Telstra argued NBN Co and its contractors lacked incentives to provide the kind of service that RSPs and end users expected.
Because it had no confidence in NBN Co meeting its service standards, Telstra said it did not repeat them in its own retail contracts, for fear of being left to explain expensive mistakes outside of its control.
“Retail contracts do not currently reflect NBN service standards because the majority of service levels set out in WBA3 [the wholesale broadband agreement] are aspirational, non-binding targets only,” Telstra charged.
“Further, the absence of incentive on NBN Co to meet its service levels means that RSPs cannot with confidence reflect these to their customers.”
Telstra said it had expressed concerns over an extended period to NBN Co that it was too difficult to be compensated for service failures caused by the government network builder.
“These concerns are long-standing, yet NBN Co does not appear to be willing to implement step changes in the WBA,” Telstra said.
“Telstra considers that it is for NBN Co to explain why it is reluctant to make such step changes.
“Pressure from RSPs and public perception can act as an incentive on NBN Co, but ... these intangible incentives need to be bolstered by meaningful, contractual incentives.”
Telstra backed calls by ACCAN for proper service level agreements.
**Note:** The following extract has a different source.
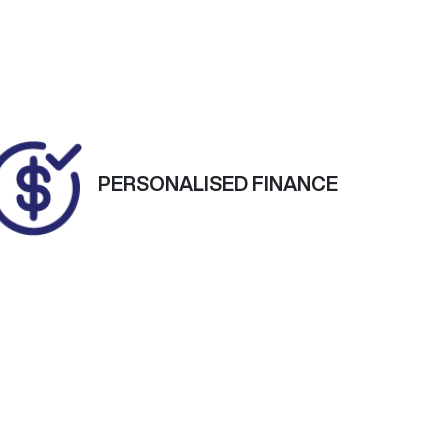
Call Now
FPF21R
PERSONALISED FINANCE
It said it wanted to see NBN Co hit with a “simple, flat rate daily payment for each service level agreement (SLA) miss”.
“Our strong preference would be for NBN Co to implement a simple commercial rebate structure for instances when it misses its service levels,” it said.
“An example of such a rebate structure could be a rate of $25 per day for the first five business days of a service level miss, rising to $50 per day thereafter.
“Such a structure has the benefit of including a time element, which would incentivise NBN Co to address aged orders and trouble tickets.
“It would also apply to all service level misses.”
It argues it has appropriate incentives to meet or exceed those marks, since failing to do so would negatively impact its revenues and future profitability.